= Syed Muhammad Zauqi Shah =

Sufi scholar and saint (1878–1951)

Syed Muhammad Zauqi Shah (1878–1951) was a Sufist scholar considered a Waliullah or Sufist saint. He graduated from Aligarh University in India. A member of the Chishti Order of Sufi, his work combined merits of Islamic scholarship and modern knowledge.

He was a close associate of Muhammad Ali Jinnah, and the freedom fighters of India, Muhammad Ali Johar and Shaukat Ali, Abdul Qadir, Muhammad Iqbal, Justice Shah Din, Akbar Allahabadi, Abdul Kalam Azad.

He was the author of several books and articles in English, his masterpiece being Sirr-e-Dilbaran, an alphabetical encyclopedia of Sufi terminology Sufism, now available in English.

He died in 1951 on the 9th day of Zilhajj Hajj (the pilgrimage) in Makkah, and was buried in Arafat, the prayer ground of Hajj. He was a spiritual leader who backed the movement for Pakistan, and strongly supported the Quaid-e-Azam, Muhammad Ali Jinnah. He predicted the creation of Pakistan as early as 1938 through divine visions, and some of his predictions about the future are given in his books and discourses. He was a great lover of Muhammad and stated that the main purpose of Hajj is to visit him.

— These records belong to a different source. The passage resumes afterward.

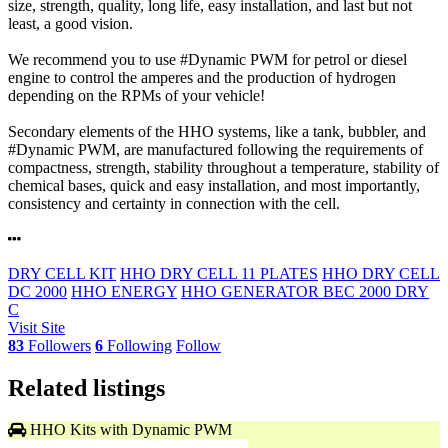
size, strength, quality, long life, easy installation, and last but not
least, a good vision.
We recommend you to use #Dynamic PWM for petrol or diesel
engine to control the amperes and the production of hydrogen
depending on the RPMs of your vehicle!
Secondary elements of the HHO systems, like a tank, bubbler, and
#Dynamic PWM, are manufactured following the requirements of
compactness, strength, stability throughout a temperature, stability of
chemical bases, quick and easy installation, and most importantly,
consistency and certainty in connection with the cell.
DRY CELL KIT
HHO DRY CELL 11 PLATES
HHO DRY CELL
DC 2000
HHO ENERGY
HHO GENERATOR BEC 2000 DRY
C
Visit Site
83
Followers
6
Following
Follow
Related listings
HHO Kits with Dynamic PWM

In fact, before his final departure for Hajj from Karachi, he had told some of his disciples that if Muhammad gave him permission to stay, he will not come back.

He was succeeded by four khulafa (caliphs/successors): Maulana Umar Bhai (Bombay); Shah Shahidullah Faridi (Karachi, Pakistan, originally from the UK); Captain Wahid Baksh Rabbani (Bahawalpur, Pakistan), and Maulana Abdus Salam (India).

His discourses were compiled by his khalifas Shah Shahidullah Faridi and Wahid Baksh Sial Rabbani under the title "Tarbiyyat-ul-Ushaq" (Training of the Lovers) and published in English and Urdu.